Lander also discussed proposals in Biden’s recent 2022 budget request to Congress that would create several new funding entities aimed at translating basic research discoveries into practical tools. In particular, he touted the promise of a new agency within the National Institutes of Health (NIH) to accelerate cures for deadly diseases and fund other transformative health projects.

Lander said the Advanced Research Projects Agency for Health (ARPA-H), for which Biden has requested $6.5 billion over 3 years, will address “the stuff in the middle between our amazing foundational research at NIH and our amazing biotech industry.” NIH has shown it can move quickly on big projects, he said, citing its support last year for rapid development of COVID-19 vaccines and its funding in the 1990s to sequence the human genome. But he said ARPA-H would “institutionalize” such efforts.

Those earlier initiatives “were proofs of concept,” he said. “But they were done on an ad hoc basis. Imagine a distinct division within NIH, with its own culture, that didn’t have to wait for a pandemic to do its thing.”

ARPA-H, he said, could help make it possible for the country to produce a vaccine against the next pandemic—designed, tested, approved, and manufactured at scale—within 100 days rather than taking a year. “There’s no reason that can’t happen,” he asserted. “There are only 25 classes of human viruses. So what we have to do is stay focused on investing in a sustained infrastructure, to make sure that we never let this happen again.”

Biden’s budget also proposes an ARPA-Climate for research that would help reduce greenhouse gas emissions and develop technologies for a sustainable economy. The new agency would draw on a $500 million pot created by eight federal departments, and OSTP would be responsible for coordinating its activities.

But Lander says his office is focused on an even bigger national challenge that Biden has laid out: achieving net zero carbon emissions by 2050.

“Ten years ago, people couldn’t see a way to do such a thing,” he said. “But in the last decade, with dramatic decreases in the cost of solar panels and other elements in the equation, we are beginning to see solutions. OSTP’s greatest strength is to coordinate among all the government’s research and development efforts, providing incentives for innovation and priming the pump for the technologies that will get us there.”

Open-access publishing

Lander’s predecessor, Kelvin Droegemeier, led a governmentwide review of policies affecting when the public could access government-funded research results. The current policy generally allows journals to keep papers behind a subscription paywall for up to 12 months before providing free access. But some research advocates want to eliminate any waiting period.

That review is still underway, Lander said. And although he didn’t tip his hand, he did indicate a personal preference.

“I’m a very big supporter of open access, and I’d love to see the time be as short as possible,” Lander said about such a shift in policy. “Because once research is available, other people can pick it up and do more research, and we can speed that cycle of discovery.”

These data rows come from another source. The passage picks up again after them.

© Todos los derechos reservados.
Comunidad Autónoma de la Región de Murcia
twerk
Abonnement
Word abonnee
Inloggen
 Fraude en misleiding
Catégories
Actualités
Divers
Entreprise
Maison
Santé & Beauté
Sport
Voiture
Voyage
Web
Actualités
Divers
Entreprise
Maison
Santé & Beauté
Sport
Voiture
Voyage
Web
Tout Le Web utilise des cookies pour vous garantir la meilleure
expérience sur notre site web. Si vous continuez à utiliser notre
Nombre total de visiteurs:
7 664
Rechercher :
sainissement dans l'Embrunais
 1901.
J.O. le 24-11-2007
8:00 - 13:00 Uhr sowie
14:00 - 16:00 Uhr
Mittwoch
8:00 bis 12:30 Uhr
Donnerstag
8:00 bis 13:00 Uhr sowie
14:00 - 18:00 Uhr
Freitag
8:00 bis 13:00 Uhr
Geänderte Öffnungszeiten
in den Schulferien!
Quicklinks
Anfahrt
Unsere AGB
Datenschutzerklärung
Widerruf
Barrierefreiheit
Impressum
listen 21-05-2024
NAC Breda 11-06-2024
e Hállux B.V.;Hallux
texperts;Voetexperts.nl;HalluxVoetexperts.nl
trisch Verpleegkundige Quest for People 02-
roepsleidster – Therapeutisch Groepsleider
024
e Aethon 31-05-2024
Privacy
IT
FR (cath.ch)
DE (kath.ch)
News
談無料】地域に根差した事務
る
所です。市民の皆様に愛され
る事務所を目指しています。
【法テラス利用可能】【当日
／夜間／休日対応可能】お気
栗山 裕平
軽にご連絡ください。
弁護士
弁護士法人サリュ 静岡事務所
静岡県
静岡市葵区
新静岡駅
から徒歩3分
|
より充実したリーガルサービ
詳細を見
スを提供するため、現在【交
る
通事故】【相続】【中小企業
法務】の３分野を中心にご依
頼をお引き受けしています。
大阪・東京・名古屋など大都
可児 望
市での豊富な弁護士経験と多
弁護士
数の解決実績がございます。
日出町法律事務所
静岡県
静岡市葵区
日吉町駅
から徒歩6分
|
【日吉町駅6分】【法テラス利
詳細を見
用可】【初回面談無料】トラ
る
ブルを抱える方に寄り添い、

Lander said shortening the 12-month waiting period “bears some looking at. … It’s an important topic, and I know Alondra [Nelson, OSTP’s deputy director for science and society] is focusing on it.”

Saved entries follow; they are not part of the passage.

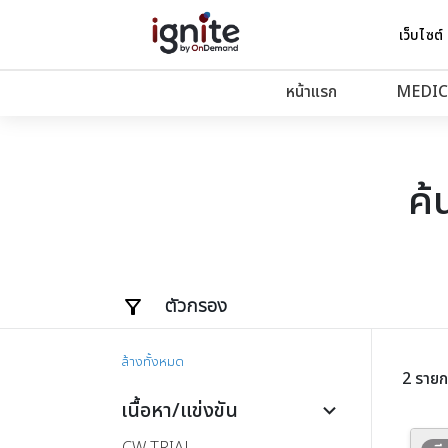
เว็บไซต์
หน้าแรก
MEDIC
ค้
ตัวกรอง
ล้างทั้งหมด
2 รายก
เนื้อหา/แข่งขัน
keyboard_arrow_down
CW-TRIAL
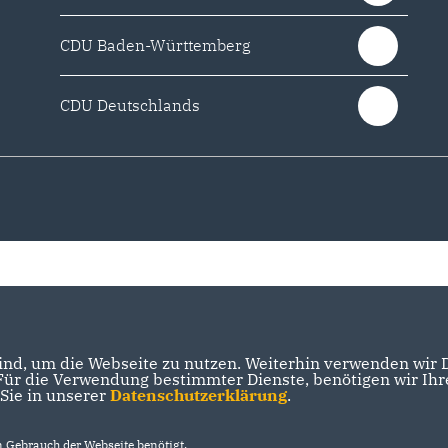
CDU Baden-Württemberg
CDU Deutschlands
nd, um die Webseite zu nutzen. Weiterhin verwenden wir Di
r die Verwendung bestimmter Dienste, benötigen wir Ihre 
 Sie in unserer
Datenschutzerklärung
.
Gebrauch der Webseite benötigt.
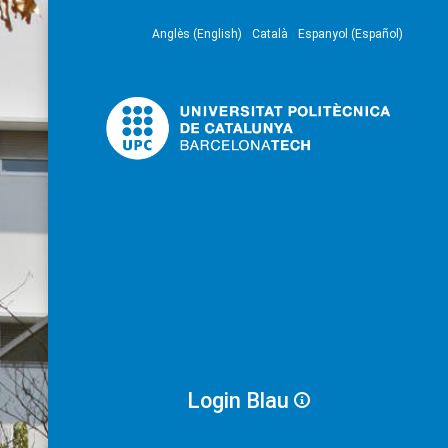
Anglès (English)
Català
Espanyol (Español)
Login Blau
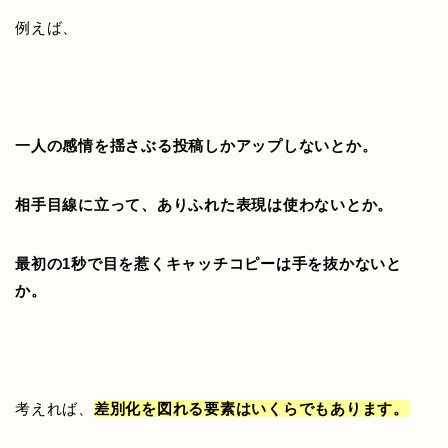
例えば、
一人の感情を揺さぶる投稿しかアップしないとか。
相手目線に立って、ありふれた表現は使わないとか。
最初の1秒で目を惹くキャッチコピーは手を抜かないと
か。
考えれば、
差別化を図れる要素はいくらでもあります。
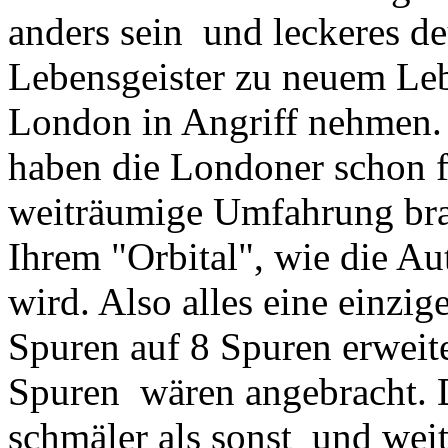
anders sein ­ und leckeres 
Lebensgeister zu neuem Leb
London in Angriff nehmen.
haben die Londoner schon fr
weiträumige Umfahrung bra
Ihrem "Orbital", wie die 
wird. Also alles eine einzig
Spuren auf 8 Spuren erweite
Spuren ­ wären angebracht.
schmäler als sonst ­ und we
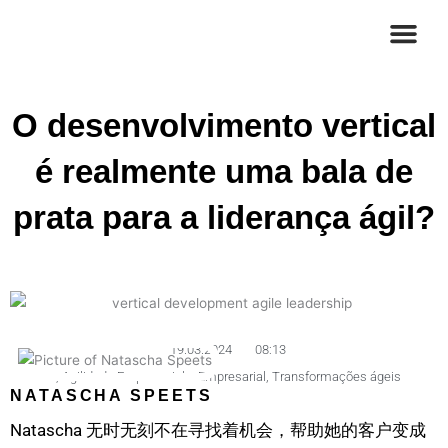
Skip
to
content
Certificação ICAgile
Consultoria em
O desenvolvimento vertical
é realmente uma bala de
prata para a liderança ágil?
19.03.2024
08:13
,
Agilidade Empresarial e Empresarial
,
Transformações ágeis
NATASCHA SPEETS
Natascha 无时无刻不在寻找着机会，帮助她的客户变成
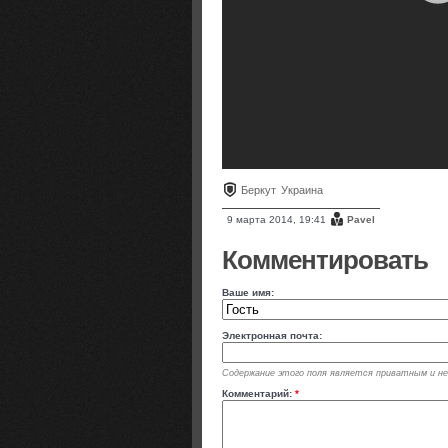
Беркут
Украина
9 марта 2014, 19:41
Pavel
Комментировать
Ваше имя:
Электронная почта:
Содержание этого поля является приватным и не 
Комментарий:
*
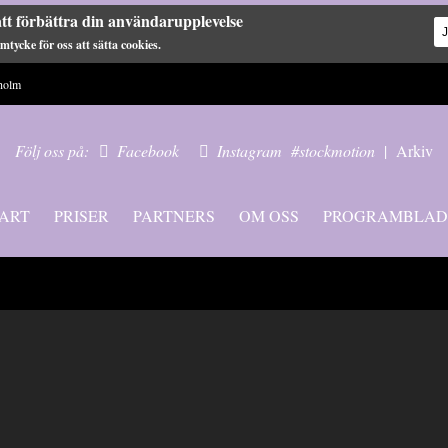
tt förbättra din användarupplevelse
tycke för oss att sätta cookies.
holm
Följ oss på:
Facebook
Instagram
#stockmotion
|
Arkiv
ART
PRISER
PARTNERS
OM OSS
PROGRAMBLAD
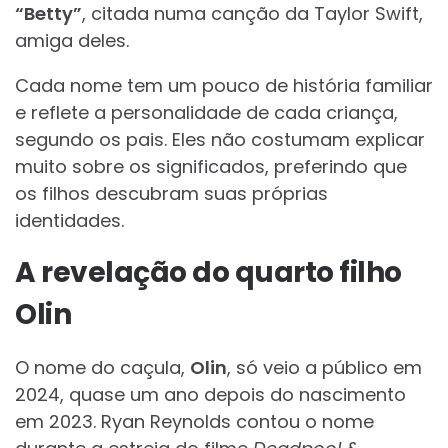
“Betty”
, citada numa canção da Taylor Swift,
amiga deles.
Cada nome tem um pouco de história familiar
e reflete a personalidade de cada criança,
segundo os pais. Eles não costumam explicar
muito sobre os significados, preferindo que
os filhos descubram suas próprias
identidades.
A revelação do quarto filho
Olin
O nome do caçula,
Olin
, só veio a público em
2024, quase um ano depois do nascimento
em 2023. Ryan Reynolds contou o nome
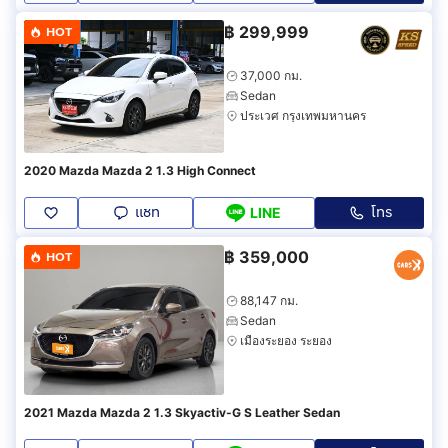
฿
299,999
HOT
37,000 กม.
Sedan
ประเวศ กรุงเทพมหานคร
2020 Mazda Mazda 2 1.3 High Connect
แชท
โทร
LINE
฿
359,000
HOT
88,147 กม.
Sedan
เมืองระยอง ระยอง
2021 Mazda Mazda 2 1.3 Skyactiv-G S Leather Sedan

With respect to staffing OSTP, Lander said the office “is growing back to the size it has been” under previous Democratic administrations. Droegemeier managed a much leaner operation than his predecessor, John Holdren, who served under Obama and stretched its roughly $6-million-a-year budget by borrowing dozens of scientists from other government agencies. And Lander said “very soon” he would be rolling out the members of the President’s Council of Advisors on Science and Technology. In January, Biden named chemistry Nobel laureate Frances Arnold and MIT astrophysicist Maria Zuber as co-chairs of the panel.